Corsafrique : à Tasso, dans la vallée des croupiers

C’est à Tasso, en Corse-du-Sud, que Michel Tomi recrutait les employés de ses casinos. En sens inverse, il a aussi importé un peu d’Afrique sur l’île, au grand dam des nationalistes.

L’homme d’affaires corse Michel Tomi, le 18 mars 2001 © Olivier Laban Mattei/AFP

L’homme d’affaires corse Michel Tomi, le 18 mars 2001 © Olivier Laban Mattei/AFP

Publié le 15 mai 2015 Lecture : 3 minutes.

Tasso, patelin du bout du monde comme il en existe tant en Corse.
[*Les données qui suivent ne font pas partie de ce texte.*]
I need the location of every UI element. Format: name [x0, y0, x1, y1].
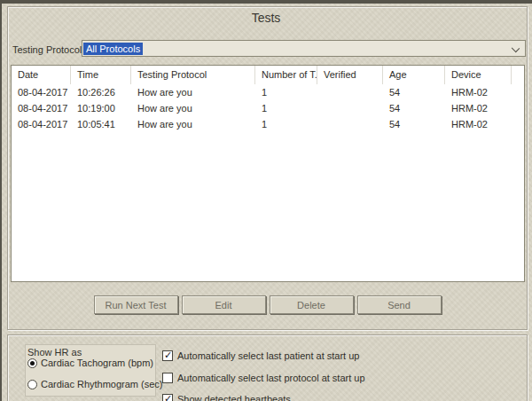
radio-label: Cardiac Rhythmogram (sec)	[41, 379, 163, 389]
table-header-row: Date Time Testing Protocol Number of T..…	[12, 66, 524, 84]
checkbox-label: Show detected heartbeats	[177, 394, 291, 401]
action-button-row: Run Next Test Edit Delete Send	[7, 295, 528, 314]
cell-device: HRM-02	[445, 84, 512, 100]
edit-button[interactable]: Edit	[182, 295, 266, 314]
page-title: Tests	[0, 11, 532, 25]
column-header-time[interactable]: Time	[71, 66, 131, 84]
table-row[interactable]: 08-04-2017 10:19:00 How are you 1 54 HRM…	[12, 100, 524, 116]
column-header-device[interactable]: Device	[445, 66, 512, 84]
cell-date: 08-04-2017	[12, 84, 71, 100]
cell-number-of-tests: 1	[255, 100, 317, 116]
radio-label: Cardiac Tachogram (bpm)	[41, 358, 153, 368]
cell-verified	[317, 100, 383, 116]
radio-cardiac-rhythmogram[interactable]: Cardiac Rhythmogram (sec)	[27, 379, 163, 389]
radio-cardiac-tachogram[interactable]: Cardiac Tachogram (bpm)	[27, 358, 153, 368]
cell-number-of-tests: 1	[255, 116, 317, 132]
window-frame-top	[0, 0, 532, 4]
cell-date: 08-04-2017	[12, 116, 71, 132]
tests-table: Date Time Testing Protocol Number of T..…	[11, 65, 525, 282]
cell-testing-protocol: How are you	[131, 116, 255, 132]
checkbox-select-last-patient[interactable]: Automatically select last patient at sta…	[162, 350, 359, 361]
send-button[interactable]: Send	[357, 295, 442, 314]
cell-device: HRM-02	[445, 100, 512, 116]
checkbox-show-detected-heartbeats[interactable]: Show detected heartbeats	[162, 394, 291, 401]
cell-age: 54	[383, 100, 445, 116]
cell-date: 08-04-2017	[12, 100, 71, 116]
table-row[interactable]: 08-04-2017 10:05:41 How are you 1 54 HRM…	[12, 116, 524, 132]
cell-number-of-tests: 1	[255, 84, 317, 100]
window-frame-left	[0, 0, 2, 401]
cell-verified	[317, 84, 383, 100]
column-header-verified[interactable]: Verified	[317, 66, 383, 84]
checkbox-icon	[162, 394, 173, 401]
chevron-down-icon	[512, 44, 520, 52]
checkbox-select-last-protocol[interactable]: Automatically select last protocol at st…	[162, 373, 365, 383]
cell-time: 10:19:00	[71, 100, 131, 116]
radio-button-icon	[27, 358, 37, 368]
combobox-selected-value: All Protocols	[83, 43, 143, 55]
cell-verified	[317, 116, 383, 132]
cell-age: 54	[383, 116, 445, 132]
radio-button-icon	[27, 380, 37, 389]
testing-protocol-combobox[interactable]: All Protocols	[82, 40, 526, 57]
show-hr-as-label: Show HR as	[27, 347, 155, 358]
testing-protocol-label: Testing Protocol:	[12, 44, 84, 55]
column-header-number-of-tests[interactable]: Number of T...	[255, 66, 317, 84]
checkbox-label: Automatically select last patient at sta…	[177, 350, 359, 361]
cell-testing-protocol: How are you	[131, 100, 255, 116]
cell-age: 54	[383, 84, 445, 100]
cell-testing-protocol: How are you	[131, 84, 255, 100]
checkbox-icon	[162, 373, 173, 383]
run-next-test-button[interactable]: Run Next Test	[94, 295, 178, 314]
column-header-age[interactable]: Age	[383, 66, 445, 84]
column-header-testing-protocol[interactable]: Testing Protocol	[131, 66, 255, 84]
table-header-filler	[512, 66, 524, 84]
cell-device: HRM-02	[445, 116, 512, 132]
delete-button[interactable]: Delete	[270, 295, 354, 314]
checkbox-icon	[162, 350, 173, 361]
cell-time: 10:26:26	[71, 84, 131, 100]
tests-dialog: { "window": { "title": "Tests" }, "proto…	[0, 0, 532, 401]
table-row[interactable]: 08-04-2017 10:26:26 How are you 1 54 HRM…	[12, 84, 524, 100]
column-header-date[interactable]: Date	[12, 66, 71, 84]
checkbox-label: Automatically select last protocol at st…	[177, 373, 365, 383]
cell-time: 10:05:41	[71, 116, 131, 132]
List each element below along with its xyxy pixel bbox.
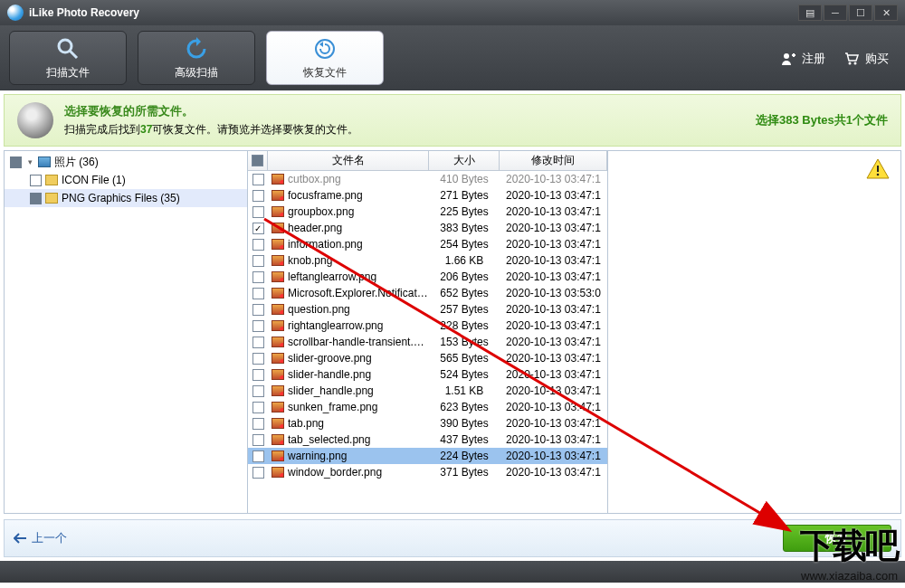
table-row[interactable]: slider_handle.png1.51 KB2020-10-13 03:47…: [248, 383, 607, 399]
row-checkbox[interactable]: [252, 288, 264, 299]
tree-node[interactable]: PNG Graphics Files (35): [5, 189, 247, 207]
table-row[interactable]: slider-handle.png524 Bytes2020-10-13 03:…: [248, 366, 607, 383]
checkbox-icon[interactable]: [10, 156, 22, 168]
image-file-icon: [272, 467, 284, 478]
row-checkbox[interactable]: [252, 206, 264, 218]
image-file-icon: [272, 320, 284, 331]
collapse-icon[interactable]: ▾: [25, 157, 34, 166]
row-checkbox[interactable]: [252, 337, 264, 348]
file-date: 2020-10-13 03:47:1: [500, 368, 607, 381]
row-checkbox[interactable]: [252, 174, 264, 185]
file-size: 271 Bytes: [429, 189, 500, 202]
tab-scan-label: 扫描文件: [46, 65, 90, 81]
row-checkbox[interactable]: [252, 385, 264, 397]
image-file-icon: [272, 434, 284, 445]
file-name: groupbox.png: [288, 205, 354, 218]
titlebar: iLike Photo Recovery ▤ ─ ☐ ✕: [0, 0, 905, 25]
row-checkbox[interactable]: [252, 271, 264, 283]
table-row[interactable]: groupbox.png225 Bytes2020-10-13 03:47:1: [248, 204, 607, 220]
previous-button[interactable]: 上一个: [14, 530, 67, 546]
table-row[interactable]: sunken_frame.png623 Bytes2020-10-13 03:4…: [248, 399, 607, 415]
header-name[interactable]: 文件名: [268, 151, 429, 170]
image-file-icon: [272, 255, 284, 266]
table-row[interactable]: knob.png1.66 KB2020-10-13 03:47:1: [248, 252, 607, 269]
info-heading: 选择要恢复的所需文件。: [64, 103, 756, 119]
file-size: 371 Bytes: [429, 466, 500, 479]
row-checkbox[interactable]: [252, 418, 264, 430]
tree-node[interactable]: ▾照片 (36): [5, 153, 247, 171]
row-checkbox[interactable]: [252, 467, 264, 479]
header-checkbox[interactable]: [248, 151, 268, 170]
file-name: question.png: [288, 303, 350, 316]
table-row[interactable]: Microsoft.Explorer.Notificatio…652 Bytes…: [248, 285, 607, 301]
table-row[interactable]: rightanglearrow.png228 Bytes2020-10-13 0…: [248, 318, 607, 334]
table-row[interactable]: slider-groove.png565 Bytes2020-10-13 03:…: [248, 350, 607, 366]
row-checkbox[interactable]: [252, 450, 264, 462]
file-name: focusframe.png: [288, 189, 363, 202]
file-name: slider-groove.png: [288, 352, 372, 365]
row-checkbox[interactable]: [252, 239, 264, 251]
table-row[interactable]: scrollbar-handle-transient.png153 Bytes2…: [248, 334, 607, 350]
warning-icon: [866, 158, 890, 180]
header-size[interactable]: 大小: [429, 151, 500, 170]
row-checkbox[interactable]: [252, 255, 264, 267]
maximize-button[interactable]: ☐: [849, 5, 872, 21]
svg-rect-7: [877, 166, 879, 172]
menu-icon[interactable]: ▤: [798, 5, 822, 21]
tree-node[interactable]: ICON File (1): [5, 171, 247, 189]
checkbox-icon[interactable]: [30, 193, 42, 204]
bottom-bar: 上一个 恢复: [4, 519, 901, 557]
file-date: 2020-10-13 03:47:1: [500, 336, 607, 348]
file-table: 文件名 大小 修改时间 cutbox.png410 Bytes2020-10-1…: [248, 150, 608, 514]
image-file-icon: [272, 239, 284, 250]
svg-line-1: [70, 51, 77, 58]
file-date: 2020-10-13 03:47:1: [500, 319, 607, 332]
table-row[interactable]: leftanglearrow.png206 Bytes2020-10-13 03…: [248, 269, 607, 285]
row-checkbox[interactable]: [252, 402, 264, 413]
checkbox-icon[interactable]: [30, 175, 42, 186]
tab-recover-files[interactable]: 恢复文件: [266, 31, 384, 85]
table-body[interactable]: cutbox.png410 Bytes2020-10-13 03:47:1foc…: [248, 171, 607, 513]
folder-icon: [38, 156, 51, 167]
image-file-icon: [272, 385, 284, 396]
svg-point-0: [59, 40, 71, 52]
row-checkbox[interactable]: [252, 320, 264, 332]
recover-button[interactable]: 恢复: [783, 525, 891, 552]
table-row[interactable]: question.png257 Bytes2020-10-13 03:47:1: [248, 301, 607, 318]
tab-scan-files[interactable]: 扫描文件: [9, 31, 127, 85]
minimize-button[interactable]: ─: [824, 5, 847, 21]
row-checkbox[interactable]: ✓: [252, 223, 264, 234]
table-row[interactable]: cutbox.png410 Bytes2020-10-13 03:47:1: [248, 171, 607, 187]
file-size: 1.66 KB: [429, 254, 500, 267]
disk-icon: [17, 102, 53, 138]
table-row[interactable]: tab.png390 Bytes2020-10-13 03:47:1: [248, 415, 607, 432]
file-date: 2020-10-13 03:47:1: [500, 417, 607, 430]
arrow-left-icon: [14, 533, 26, 544]
row-checkbox[interactable]: [252, 190, 264, 202]
table-row[interactable]: information.png254 Bytes2020-10-13 03:47…: [248, 236, 607, 252]
category-tree[interactable]: ▾照片 (36)ICON File (1)PNG Graphics Files …: [4, 150, 248, 514]
app-logo-icon: [7, 5, 24, 21]
tab-recover-label: 恢复文件: [303, 65, 347, 81]
file-name: information.png: [288, 238, 363, 251]
file-name: slider-handle.png: [288, 368, 371, 381]
table-row[interactable]: window_border.png371 Bytes2020-10-13 03:…: [248, 464, 607, 480]
table-row[interactable]: tab_selected.png437 Bytes2020-10-13 03:4…: [248, 432, 607, 448]
file-name: warning.png: [288, 450, 347, 462]
table-row[interactable]: ✓header.png383 Bytes2020-10-13 03:47:1: [248, 220, 607, 236]
buy-button[interactable]: 购买: [843, 51, 889, 67]
table-row[interactable]: focusframe.png271 Bytes2020-10-13 03:47:…: [248, 187, 607, 204]
row-checkbox[interactable]: [252, 369, 264, 381]
close-button[interactable]: ✕: [874, 5, 898, 21]
register-button[interactable]: 注册: [780, 51, 825, 67]
file-size: 383 Bytes: [429, 222, 500, 234]
row-checkbox[interactable]: [252, 304, 264, 316]
header-date[interactable]: 修改时间: [500, 151, 607, 170]
file-name: scrollbar-handle-transient.png: [288, 336, 429, 348]
row-checkbox[interactable]: [252, 434, 264, 446]
row-checkbox[interactable]: [252, 353, 264, 365]
tab-advanced-scan[interactable]: 高级扫描: [138, 31, 255, 85]
image-file-icon: [272, 418, 284, 429]
file-date: 2020-10-13 03:47:1: [500, 173, 607, 185]
table-row[interactable]: warning.png224 Bytes2020-10-13 03:47:1: [248, 448, 607, 464]
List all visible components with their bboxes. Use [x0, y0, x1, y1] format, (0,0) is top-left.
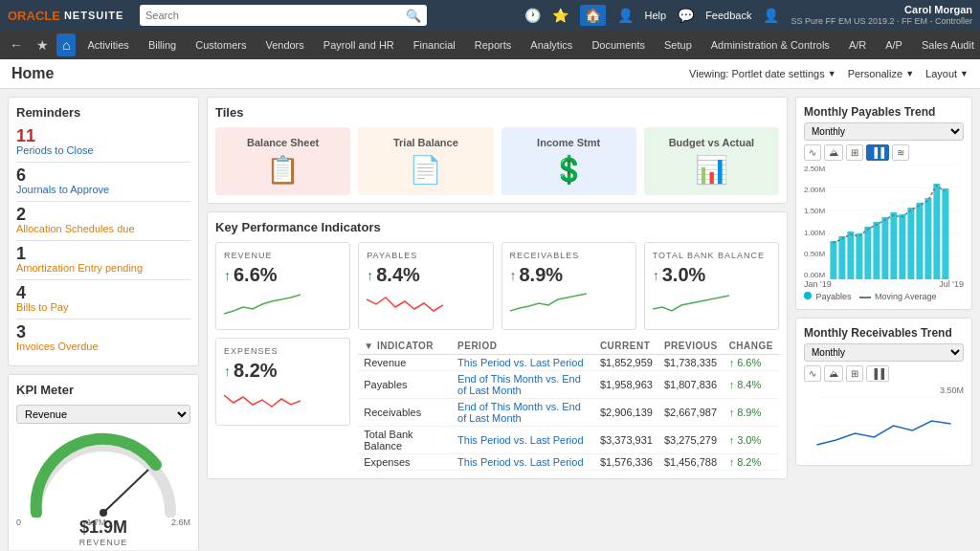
- nav-billing[interactable]: Billing: [139, 33, 186, 56]
- chart-x-labels: Jan '19 Jul '19: [804, 279, 964, 289]
- reminder-amortization: 1 Amortization Entry pending: [16, 245, 190, 274]
- th-period[interactable]: PERIOD: [452, 338, 594, 355]
- kpi-section-title: Key Performance Indicators: [215, 220, 779, 234]
- rec-chart-tool-grid[interactable]: ⊞: [846, 365, 863, 382]
- sparkline-expenses: [224, 386, 301, 414]
- svg-rect-16: [900, 214, 906, 279]
- svg-rect-13: [874, 222, 880, 279]
- th-indicator[interactable]: ▼ INDICATOR: [358, 338, 452, 355]
- tile-income-stmt[interactable]: Income Stmt 💲: [501, 127, 636, 195]
- legend-dot-payables: [804, 292, 812, 299]
- table-row: Receivables End of This Month vs. End of…: [358, 399, 779, 427]
- home-nav-icon[interactable]: ⌂: [56, 33, 76, 56]
- back-icon[interactable]: ←: [4, 33, 29, 56]
- reminder-count-3: 1: [16, 245, 190, 262]
- table-row: Payables End of This Month vs. End of La…: [358, 371, 779, 399]
- nav-admin[interactable]: Administration & Controls: [702, 33, 839, 56]
- chart-tool-more[interactable]: ≋: [892, 144, 909, 161]
- th-current[interactable]: CURRENT: [594, 338, 658, 355]
- gauge-label: REVENUE: [79, 538, 128, 547]
- tile-label-1: Trial Balance: [393, 137, 458, 148]
- td-current-4: $1,576,336: [594, 454, 658, 471]
- td-change-0: ↑ 6.6%: [724, 355, 779, 371]
- page-header-right: Viewing: Portlet date settings ▼ Persona…: [689, 68, 969, 79]
- nav-customers[interactable]: Customers: [186, 33, 256, 56]
- nav-setup[interactable]: Setup: [655, 33, 702, 56]
- chart-tool-line[interactable]: ∿: [804, 144, 821, 161]
- favorites-icon[interactable]: ★: [31, 33, 55, 56]
- rec-chart-tool-area[interactable]: ⛰: [824, 365, 843, 382]
- sparkline-revenue: [224, 290, 301, 319]
- rec-chart-tool-bar[interactable]: ▐▐: [866, 365, 889, 382]
- td-period-4: This Period vs. Last Period: [452, 454, 594, 471]
- kpi-meter-select[interactable]: Revenue: [16, 405, 190, 424]
- nav-payroll[interactable]: Payroll and HR: [314, 33, 404, 56]
- personalize-label: Personalize: [848, 68, 902, 79]
- receivables-chart-toolbar: ∿ ⛰ ⊞ ▐▐: [804, 365, 964, 382]
- tile-balance-sheet[interactable]: Balance Sheet 📋: [215, 127, 350, 195]
- payables-trend-title: Monthly Payables Trend: [804, 105, 964, 119]
- search-bar[interactable]: 🔍: [140, 5, 427, 26]
- chart-tool-bar[interactable]: ▐▐: [866, 144, 889, 161]
- gauge-value: $1.9M: [79, 518, 127, 538]
- tile-trial-balance[interactable]: Trial Balance 📄: [358, 127, 493, 195]
- chart-tool-area[interactable]: ⛰: [824, 144, 843, 161]
- layout-dropdown[interactable]: Layout ▼: [925, 68, 969, 79]
- reminder-link-2[interactable]: Allocation Schedules due: [16, 223, 190, 234]
- nav-documents[interactable]: Documents: [582, 33, 655, 56]
- nav-ap[interactable]: A/P: [876, 33, 912, 56]
- reminder-link-4[interactable]: Bills to Pay: [16, 301, 190, 313]
- viewing-label: Viewing: Portlet date settings: [689, 68, 825, 79]
- nav-sales-audit[interactable]: Sales Audit: [912, 33, 980, 56]
- nav-financial[interactable]: Financial: [404, 33, 465, 56]
- gauge-svg: [22, 431, 185, 518]
- nav-reports[interactable]: Reports: [465, 33, 522, 56]
- user-info: Carol Morgan SS Pure FF EM US 2019.2 · F…: [791, 4, 972, 27]
- payables-trend-select[interactable]: Monthly: [804, 122, 964, 141]
- th-change[interactable]: CHANGE: [724, 338, 779, 355]
- th-previous[interactable]: PREVIOUS: [658, 338, 724, 355]
- payables-trend-chart: [827, 165, 964, 279]
- legend-line-moving-avg: [859, 297, 871, 298]
- reminder-link-0[interactable]: Periods to Close: [16, 144, 190, 156]
- reminder-count-1: 6: [16, 166, 190, 184]
- tile-budget-vs-actual[interactable]: Budget vs Actual 📊: [644, 127, 779, 195]
- chart-tool-grid[interactable]: ⊞: [846, 144, 863, 161]
- search-input[interactable]: [145, 10, 406, 21]
- svg-rect-11: [857, 233, 863, 279]
- receivables-trend-select[interactable]: Monthly: [804, 343, 964, 362]
- sparkline-bank: [653, 290, 729, 319]
- trend-chart-container: 2.50M 2.00M 1.50M 1.00M 0.50M 0.00M: [804, 165, 964, 279]
- user-sub: SS Pure FF EM US 2019.2 · FF EM - Contro…: [791, 16, 972, 27]
- person-icon: 👤: [617, 8, 634, 23]
- svg-rect-8: [831, 241, 837, 279]
- receivables-trend-panel: Monthly Receivables Trend Monthly ∿ ⛰ ⊞ …: [795, 318, 972, 466]
- help-label[interactable]: Help: [645, 10, 667, 21]
- y-label-1: 2.00M: [804, 186, 825, 194]
- td-change-1: ↑ 8.4%: [724, 371, 779, 399]
- tile-label-2: Income Stmt: [537, 137, 600, 148]
- personalize-dropdown[interactable]: Personalize ▼: [848, 68, 914, 79]
- viewing-dropdown[interactable]: Viewing: Portlet date settings ▼: [689, 68, 836, 79]
- reminder-count-4: 4: [16, 284, 190, 301]
- search-icon[interactable]: 🔍: [406, 9, 421, 23]
- nav-activities[interactable]: Activities: [78, 33, 138, 56]
- reminder-invoices: 3 Invoices Overdue: [16, 323, 190, 352]
- reminder-link-1[interactable]: Journals to Approve: [16, 184, 190, 195]
- td-previous-2: $2,667,987: [658, 399, 724, 427]
- x-label-end: Jul '19: [939, 279, 964, 289]
- legend-payables: Payables: [804, 292, 852, 301]
- tile-label-0: Balance Sheet: [247, 137, 319, 148]
- sort-icon: ▼: [364, 341, 373, 351]
- reminders-panel: Reminders 11 Periods to Close 6 Journals…: [8, 97, 199, 366]
- logo-ns: NETSUITE: [64, 10, 123, 21]
- nav-ar[interactable]: A/R: [839, 33, 876, 56]
- rec-chart-tool-line[interactable]: ∿: [804, 365, 821, 382]
- chart-legend: Payables Moving Average: [804, 292, 964, 301]
- nav-analytics[interactable]: Analytics: [521, 33, 582, 56]
- nav-vendors[interactable]: Vendors: [256, 33, 313, 56]
- reminder-link-5[interactable]: Invoices Overdue: [16, 341, 190, 352]
- kpi-card-bank: TOTAL BANK BALANCE ↑3.0%: [644, 242, 779, 330]
- reminder-link-3[interactable]: Amortization Entry pending: [16, 262, 190, 274]
- feedback-label[interactable]: Feedback: [705, 10, 751, 21]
Les cimes, au loin, sont encore blanches de neige, mais les cerisiers sont déjà en fleur en cette fin d’avril. Il fait bon. Il n’y a pourtant pas âme qui vive dans le village, le plus haut perché de la vallée du Taravo, cette rivière aux eaux aussi limpides qu’est obscure la réputation du plus célèbre des fils du "pays", Michel Tomi.

"Tomi ? On ne le voit plus ici", glisse une des rares habitantes. Son frère, Jean, est pourtant maire de Tasso depuis 1965. La plupart des maisons présentent le même aspect : pierres grises, portes closes et volets tirés. "Il n’y a plus grand monde, poursuit la sexagénaire. Les habitants viennent y passer le week-end ou les vacances. Ils vivent à Ajaccio ou sur le continent [en France]."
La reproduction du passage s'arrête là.